(Page-level text extractions)
• • •

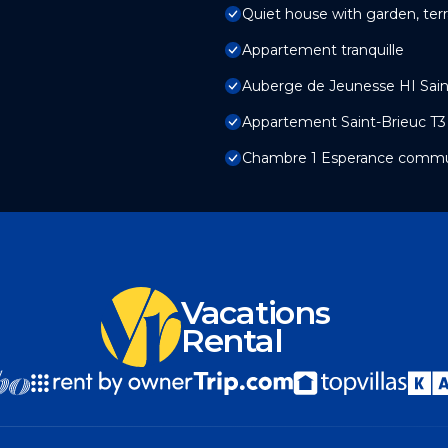
Quiet house with garden, ter
Appartement tranquille
Auberge de Jeunesse HI Sain
Appartement Saint-Brieuc T3
Chambre 1 Esperance commu
Vacations
Rental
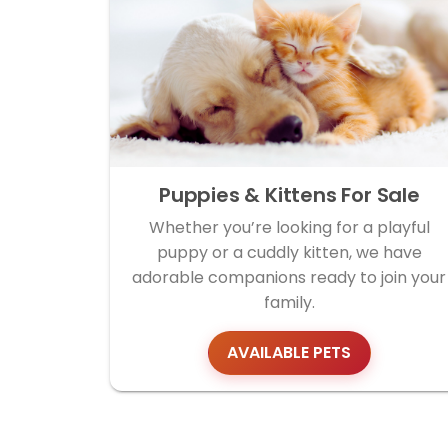
Puppies & Kittens For Sale
Whether you’re looking for a playful
puppy or a cuddly kitten, we have
adorable companions ready to join your
family.
AVAILABLE PETS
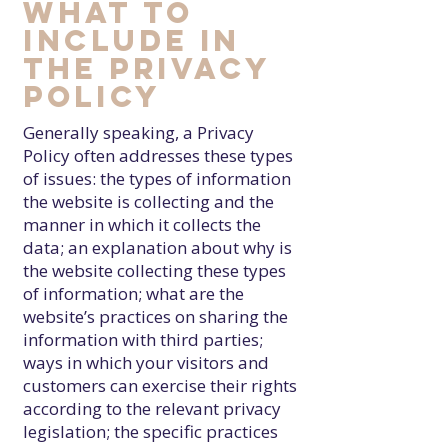
What to
include in
the Privacy
Policy
Generally speaking, a Privacy
Policy often addresses these types
of issues: the types of information
the website is collecting and the
manner in which it collects the
data; an explanation about why is
the website collecting these types
of information; what are the
website’s practices on sharing the
information with third parties;
ways in which your visitors and
customers can exercise their rights
according to the relevant privacy
legislation; the specific practices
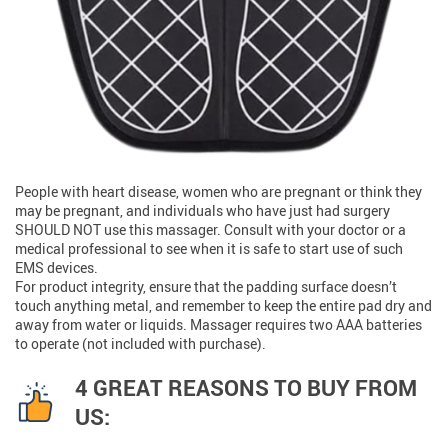
People with heart disease, women who are pregnant or think they
may be pregnant, and individuals who have just had surgery
SHOULD NOT use this massager. Consult with your doctor or a
medical professional to see when it is safe to start use of such
EMS devices.
For product integrity, ensure that the padding surface doesn’t
touch anything metal, and remember to keep the entire pad dry and
away from water or liquids. Massager requires two AAA batteries
to operate (not included with purchase).
4 GREAT REASONS TO BUY FROM
US:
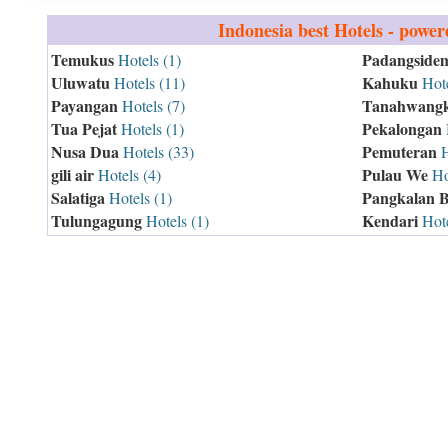
Indonesia
best Hotels - powe
Temukus
Padangside
Hotels (1)
Uluwatu
Kahuku
Hotels (11)
Hote
Payangan
Tanahwang
Hotels (7)
Tua Pejat
Pekalongan
Hotels (1)
Nusa Dua
Pemuteran
Hotels (33)
H
gili air
Pulau We
Hotels (4)
Hot
Salatiga
Pangkalan 
Hotels (1)
Tulungagung
Kendari
Hotels (1)
Hote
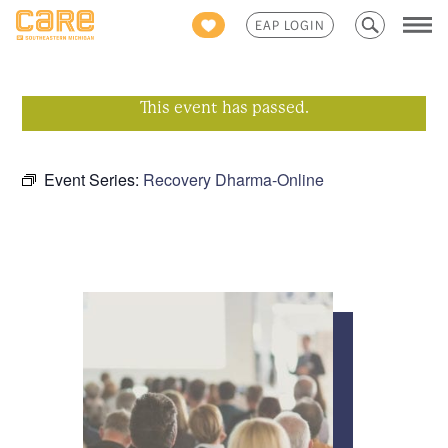
Search
EAP LOGIN
for:
This event has passed.
Event Series:
Recovery Dharma-Online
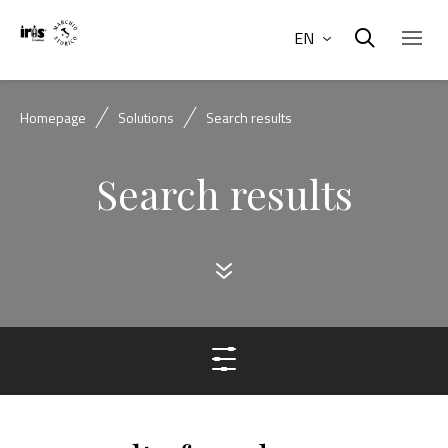
EN
Homepage
Solutions
Search results
Search results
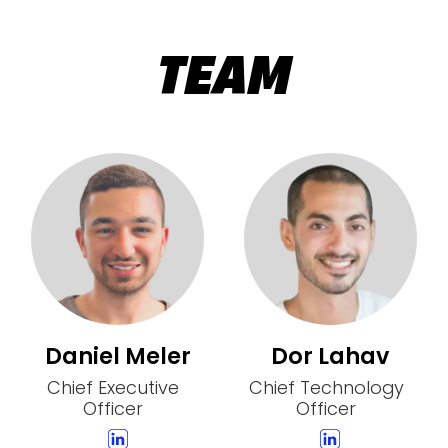
TEAM
Daniel Meler
Dor Lahav
Chief Executive
Chief Technology
Officer
Officer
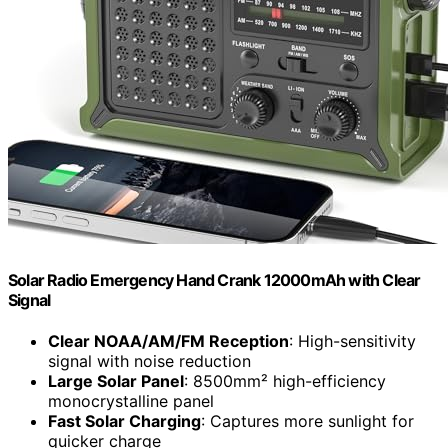
Solar Radio Emergency Hand Crank 12000mAh with Clear
Signal
Clear NOAA/AM/FM Reception
: High-sensitivity
signal with noise reduction
Large Solar Panel
: 8500mm² high-efficiency
monocrystalline panel
Fast Solar Charging
: Captures more sunlight for
quicker charge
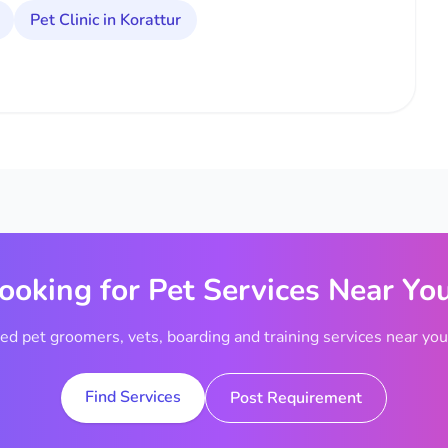
Pet Clinic in Korattur
ooking for Pet Services Near Yo
ted pet groomers, vets, boarding and training services near your
Find Services
Post Requirement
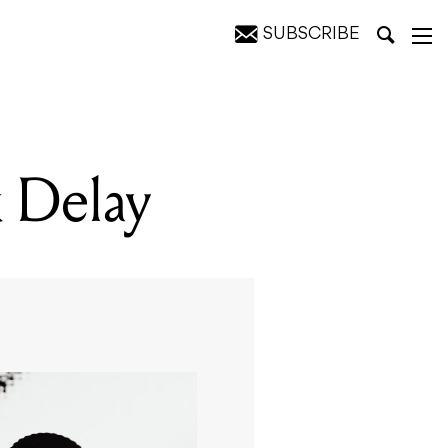
SUBSCRIBE
k Delay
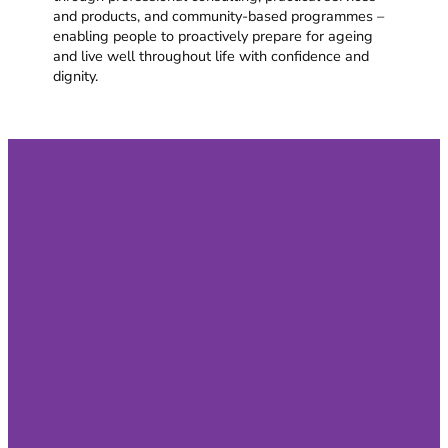
and products, and community-based programmes –
enabling people to proactively prepare for ageing
and live well throughout life with confidence and
dignity.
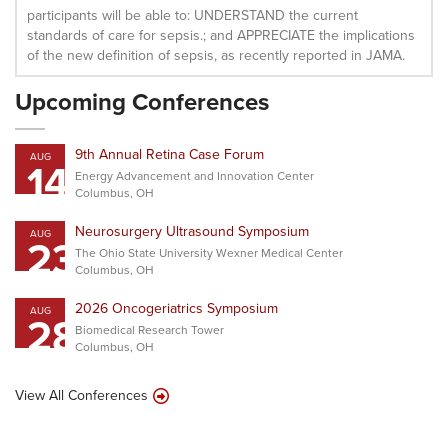
participants will be able to: UNDERSTAND the current
standards of care for sepsis.; and APPRECIATE the implications
of the new definition of sepsis, as recently reported in JAMA.
Upcoming Conferences
9th Annual Retina Case Forum
AUG
14
Energy Advancement and Innovation Center
Columbus, OH
Neurosurgery Ultrasound Symposium
AUG
23
The Ohio State University Wexner Medical Center
Columbus, OH
2026 Oncogeriatrics Symposium
AUG
28
Biomedical Research Tower
Columbus, OH
View All Conferences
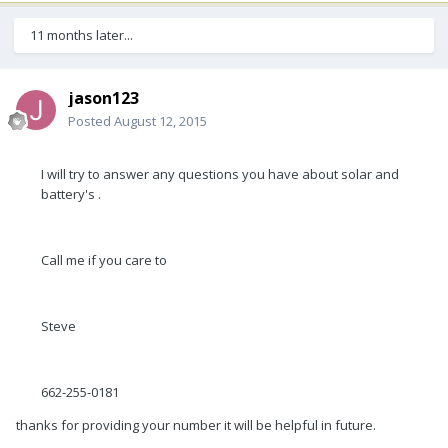
11 months later...
jason123
Posted
August 12, 2015
I will try to answer any questions you have about solar and
battery's .
Call me if you care to
Steve
662-255-0181
thanks for providing your number it will be helpful in future.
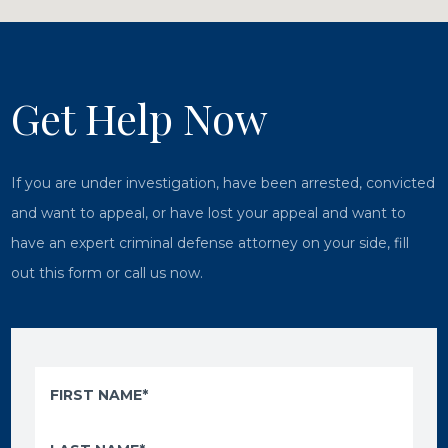
Get Help Now
If you are under investigation, have been arrested, convicted
and want to appeal, or have lost your appeal and want to
have an expert criminal defense attorney on your side, fill
out this form or call us now.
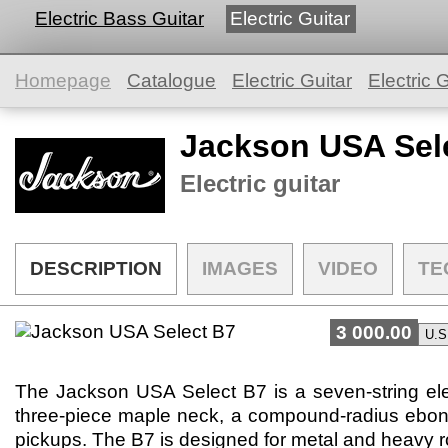
Electric Bass Guitar
Electric Guitar
Homepage
Catalogue
Electric Guitar
Electric G
Jackson USA Sel
Electric guitar
DESCRIPTION
IMAGES
VIDEO
TE
3 000.00
The Jackson USA Select B7 is a seven-string elec
three-piece maple neck, a compound-radius ebon
pickups. The B7 is designed for metal and heavy ro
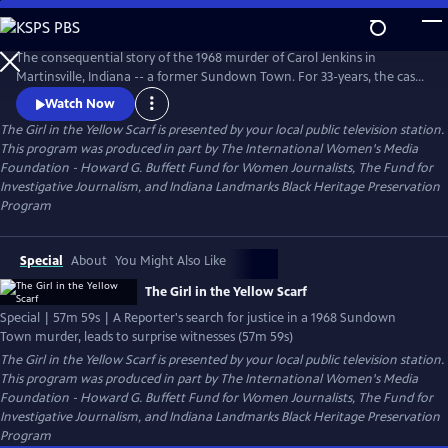
Skip
to
The Girl in the Yellow Scarf
Main
The consequential story of the 1968 murder of Carol Jenkins in
Content
Martinsville, Indiana -- a former Sundown Town. For 33-years, the case
sat cold until a dogged Investigative Reporter uncovered new
Watch Now
information and prompted unlikely witnesses to reveal chilling new
The Girl in the Yellow Scarf
is presented by your local public television station.
details. Viewers go behind the scenes of the murder mystery where
This program was produced in part by The International Women's Media
injustice left indelible wounds. Now, after 50-years -- a reckoning.
Foundation - Howard G. Buffett Fund for Women Journalists, The Fund for
Investigative Journalism, and Indiana Landmarks Black Heritage Preservation
Program
Special
About
You Might Also Like
The Girl in the Yellow Scarf
Special | 57m 59s | A Reporter's search for justice in a 1968 Sundown
Town murder, leads to surprise witnesses (57m 59s)
The Girl in the Yellow Scarf
is presented by your local public television station.
This program was produced in part by The International Women's Media
Foundation - Howard G. Buffett Fund for Women Journalists, The Fund for
Investigative Journalism, and Indiana Landmarks Black Heritage Preservation
Program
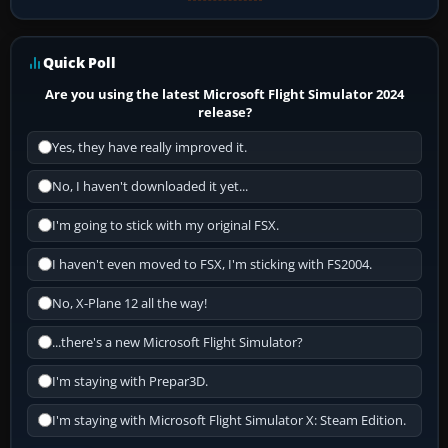
Quick Poll
Are you using the latest Microsoft Flight Simulator 2024
release?
Yes, they have really improved it.
No, I haven't downloaded it yet...
I'm going to stick with my original FSX.
I haven't even moved to FSX, I'm sticking with FS2004.
No, X-Plane 12 all the way!
...there's a new Microsoft Flight Simulator?
I'm staying with Prepar3D.
I'm staying with Microsoft Flight Simulator X: Steam Edition.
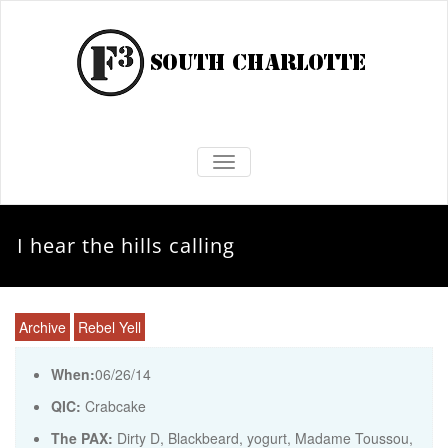
TOGGLE NAVIGATION
I hear the hills calling
Archive
Rebel Yell
When:
06/26/14
QIC:
Crabcake
The PAX:
Dirty D, Blackbeard, yogurt, Madame Toussou,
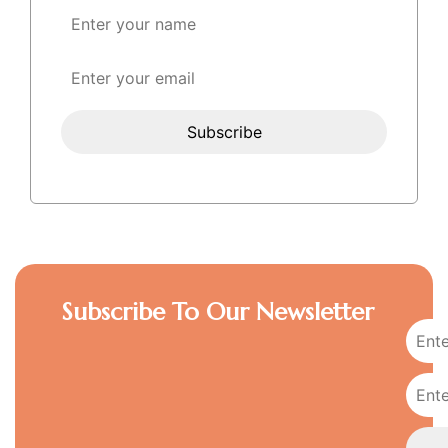
Subscribe To Our Newsletter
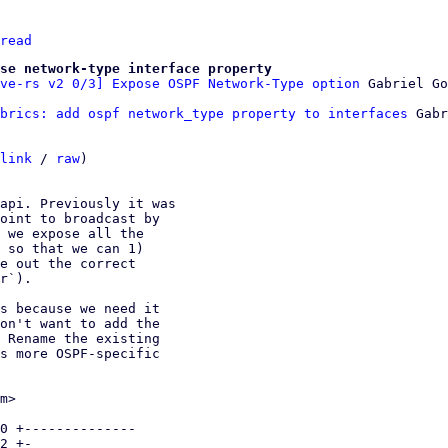
read
se network-type interface property
ve-rs v2 0/3] Expose OSPF Network-Type option
brics: add ospf network_type property to interfaces
 Gabr
link
 / 
raw
)

api. Previously it was

oint to broadcast by

 we expose all the

 so that we can 1)

e out the correct

r`).

s because we need it

on't want to add the

 Rename the existing

s more OSPF-specific

m>

0 +--------------

2 +-
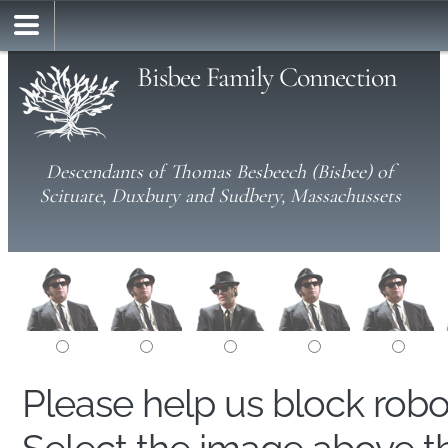
Bisbee Family Connection
Descendants of Thomas Besbeech (Bisbee) of
Scituate, Duxbury and Sudbery, Massachussets
Please help us block rob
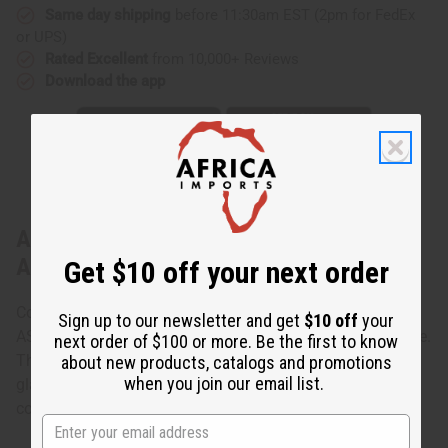
Same day shipping
before 11:30am EST (2pm for FedEx
or UPS)
Rated Excellent
from 10,000+ Reviews
Download the app
About Set of 6 Beaded Orb Earrings -
ASSORTED
Get $10 off your next order
Colorful and bright, this Set of 6 Beaded Orb Earrings -
Sign up to our newsletter and get
$10 off
your
ASSORTED add a little bit of African style to any ensemble.
next order of $100 or more. Be the first to know
The earrings are small, ball-shaped earrings covered in
about new products, catalogs and promotions
when you join our email list.
glass beads. The set is an assorted mix. Some are solid
colors and others mixes. Made in Kenya.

• • •

What needs to be done: Every entry above should be printed again exactly, except for the pictures.

Response to this task:
Quiet house with garden, ter
Appartement tranquille
Auberge de Jeunesse HI Sain
Appartement Saint-Brieuc T3
Chambre 1 Esperance commu
Vacations
Rental
Puppies & Kittens For Sale
Whether you’re looking for a playful
puppy or a cuddly kitten, we have
adorable companions ready to join your
family.
AVAILABLE PETS
What to
include in
the Privacy
Policy
Generally speaking, a Privacy
Policy often addresses these types
of issues: the types of information
the website is collecting and the
manner in which it collects the
data; an explanation about why is
the website collecting these types
of information; what are the
website’s practices on sharing the
information with third parties;
ways in which your visitors and
customers can exercise their rights
according to the relevant privacy
legislation; the specific practices
People with heart disease, women who are pregnant or think they
may be pregnant, and individuals who have just had surgery
SHOULD NOT use this massager. Consult with your doctor or a
medical professional to see when it is safe to start use of such
EMS devices.
For product integrity, ensure that the padding surface doesn’t
touch anything metal, and remember to keep the entire pad dry and
away from water or liquids. Massager requires two AAA batteries
to operate (not included with purchase).
4 GREAT REASONS TO BUY FROM
US:
Indonesia
best Hotels - powe
Temukus
Padangside
Hotels (1)
Uluwatu
Kahuku
Hotels (11)
Hote
Payangan
Tanahwang
Hotels (7)
Tua Pejat
Pekalongan
Hotels (1)
Nusa Dua
Pemuteran
Hotels (33)
H
gili air
Pulau We
Hotels (4)
Hot
Salatiga
Pangkalan 
Hotels (1)
Tulungagung
Kendari
Hotels (1)
Hote
Search
EAP LOGIN
for:
This event has passed.
Event Series:
Recovery Dharma-Online
EN
Homepage
Solutions
Search results
Search results
TEAM
Daniel Meler
Dor Lahav
Chief Executive
Chief Technology
Officer
Officer
Solar Radio Emergency Hand Crank 12000mAh with Clear
Signal
Clear NOAA/AM/FM Reception
: High-sensitivity
signal with noise reduction
Large Solar Panel
: 8500mm² high-efficiency
monocrystalline panel
Fast Solar Charging
: Captures more sunlight for
quicker charge
Pet Clinic in Korattur
ooking for Pet Services Near Yo
ted pet groomers, vets, boarding and training services near your
Find Services
Post Requirement
SUBSCRIBE
k Delay
and products, and community-based programmes –
enabling people to proactively prepare for ageing
and live well throughout life with confidence and
dignity.
participants will be able to: UNDERSTAND the current
standards of care for sepsis.; and APPRECIATE the implications
of the new definition of sepsis, as recently reported in JAMA.
Upcoming Conferences
9th Annual Retina Case Forum
AUG
14
Energy Advancement and Innovation Center
Columbus, OH
Neurosurgery Ultrasound Symposium
AUG
23
The Ohio State University Wexner Medical Center
Columbus, OH
2026 Oncogeriatrics Symposium
AUG
28
Biomedical Research Tower
Columbus, OH
View All Conferences
11 months later...
jason123
Posted
August 12, 2015
I will try to answer any questions you have about solar and
battery's .
Call me if you care to
Steve
662-255-0181
thanks for providing your number it will be helpful in future.
Get Help Now
If you are under investigation, have been arrested, convicted
and want to appeal, or have lost your appeal and want to
have an expert criminal defense attorney on your side, fill
out this form or call us now.
Electric Bass Guitar
Electric Guitar
Homepage
Catalogue
Electric Guitar
Electric G
Jackson USA Sel
Electric guitar
DESCRIPTION
IMAGES
VIDEO
TE
3 000.00
The Jackson USA Select B7 is a seven-string elec
three-piece maple neck, a compound-radius ebon
pickups. The B7 is designed for metal and heavy ro
Skip
to
The Girl in the Yellow Scarf
Main
The consequential story of the 1968 murder of Carol Jenkins in
Content
Martinsville, Indiana -- a former Sundown Town. For 33-years, the case
sat cold until a dogged Investigative Reporter uncovered new
Watch Now
information and prompted unlikely witnesses to reveal chilling new
The Girl in the Yellow Scarf
is presented by your local public television station.
details. Viewers go behind the scenes of the murder mystery where
This program was produced in part by The International Women's Media
injustice left indelible wounds. Now, after 50-years -- a reckoning.
Foundation - Howard G. Buffett Fund for Women Journalists, The Fund for
Investigative Journalism, and Indiana Landmarks Black Heritage Preservation
Program
Special
About
You Might Also Like
The Girl in the Yellow Scarf
Special | 57m 59s | A Reporter's search for justice in a 1968 Sundown
Town murder, leads to surprise witnesses (57m 59s)
The Girl in the Yellow Scarf
is presented by your local public television station.
This program was produced in part by The International Women's Media
Foundation - Howard G. Buffett Fund for Women Journalists, The Fund for
Investigative Journalism, and Indiana Landmarks Black Heritage Preservation
Program
Quick Poll
Are you using the latest Microsoft Flight Simulator 2024
release?
Yes, they have really improved it.
No, I haven't downloaded it yet...
I'm going to stick with my original FSX.
I haven't even moved to FSX, I'm sticking with FS2004.
No, X-Plane 12 all the way!
...there's a new Microsoft Flight Simulator?
I'm staying with Prepar3D.
I'm staying with Microsoft Flight Simulator X: Steam Edition.
TOGGLE NAVIGATION
I hear the hills calling
Archive
Rebel Yell
When:
06/26/14
QIC:
Crabcake
The PAX:
Dirty D, Blackbeard, yogurt, Madame Toussou,
Subscribe To Our Newsletter
read
se network-type interface property
ve-rs v2 0/3] Expose OSPF Network-Type option
brics: add ospf network_type property to interfaces
 Gabr
link
 / 
raw
)

api. Previously it was

oint to broadcast by

 we expose all the

 so that we can 1)

e out the correct

r`).

s because we need it

on't want to add the

 Rename the existing

s more OSPF-specific

m>

0 +--------------

2 +-
Bisbee Family Connection
Descendants of Thomas Besbeech (Bisbee) of
Scituate, Duxbury and Sudbery, Massachussets
Please help us block rob
Same day shipping
before 11:30am EST (2pm for FedEx
or UPS)
Rated Excellent
from 10,000+ Reviews
Download the app
About Set of 6 Beaded Orb Earrings -
ASSORTED
Get $10 off your next order
Colorful and bright, this Set of 6 Beaded Orb Earrings -
Sign up to our newsletter and get
$10 off
your
ASSORTED add a little bit of African style to any ensemble.
next order of $100 or more. Be the first to know
The earrings are small, ball-shaped earrings covered in
about new products, catalogs and promotions
when you join our email list.
glass beads. The set is an assorted mix. Some are solid
colors and others mixes. Made in Kenya.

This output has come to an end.